Les Espagnols Artur Laperla (Melvin, Dream Team) au scénario et Marcos Morán, au dessin, livrent cet ovni dessiné et déjanté, à mi-chemin entre Science-Fiction et roman noir, le tout nimbé d'un humour et d'un cynisme de bon aloi. La société terrienne est désormais davantage peuplée de droïdes que d'hommes et femmes, ces derniers étant partis pour la planète rouge, sur laquelle l'ambiance semble être meilleure. D'ailleurs, le métier exercé par Veronica y est proscrit ; sur Terre, il est toujours toléré. Le personnage principal poursuit la tradition de ces indépendants qui se sont fait piéger dans une mission apparemment banale, qui échappent aux radars et, par vanité et gloriole personnelle, vont faire justice avec leurs propres méthodes, forcément peu académiques.
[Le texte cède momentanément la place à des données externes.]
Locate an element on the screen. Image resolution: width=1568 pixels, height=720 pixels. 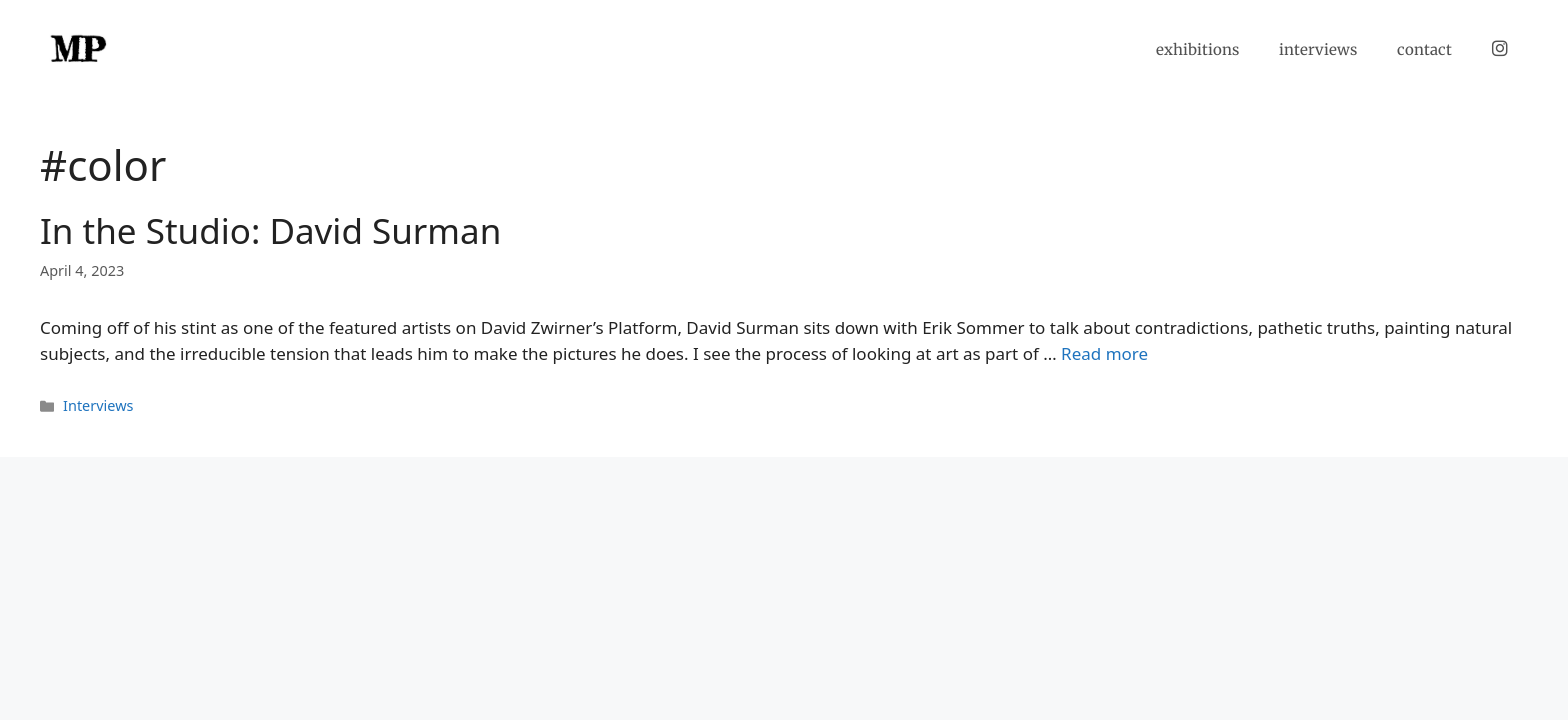
contact is located at coordinates (1424, 49).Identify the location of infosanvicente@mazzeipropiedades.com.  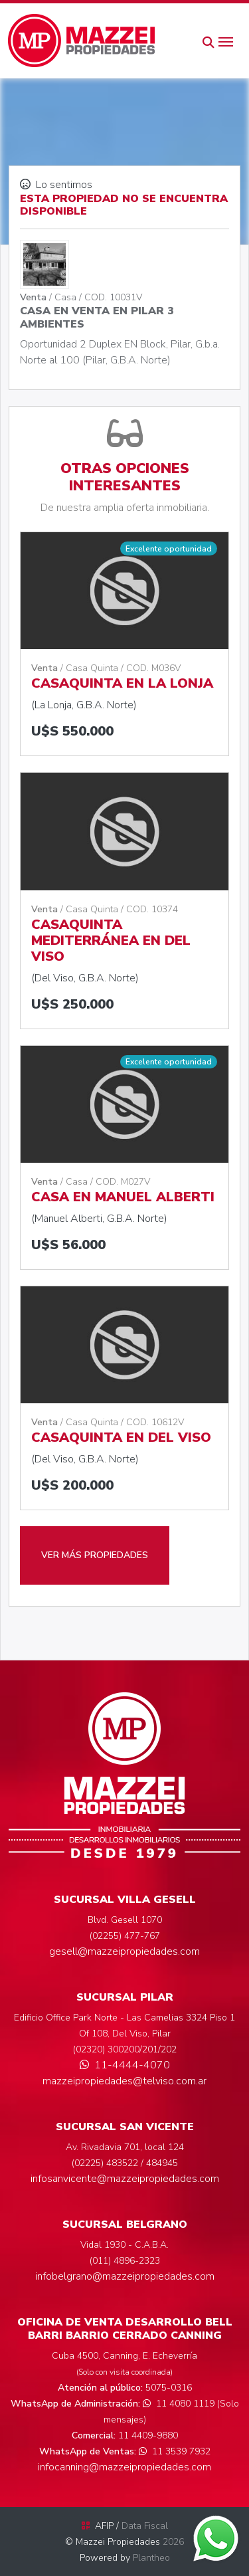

Rebondissements, double jeu, exécutions sommaires, rien ne manque.

Pour cette intrigue élastique, Marcos Morán a créé un univers graphique géométrique, aux lignes droites omniprésentes, aux immeubles écrasants, aux décors dépouillés. Son noir et blanc est efficace et la fixité des visages n'est en rien gênant dans ce cloaque de répliquants. Il peut faire songer aux œuvres de Charles Burns ou de Mezzo. Quelque part entre Blade Runner et Pulp Fiction, cet album est vivement conseillé à celles et ceux qui veulent sortir des sentiers battus et se délecter des audaces de l'underground.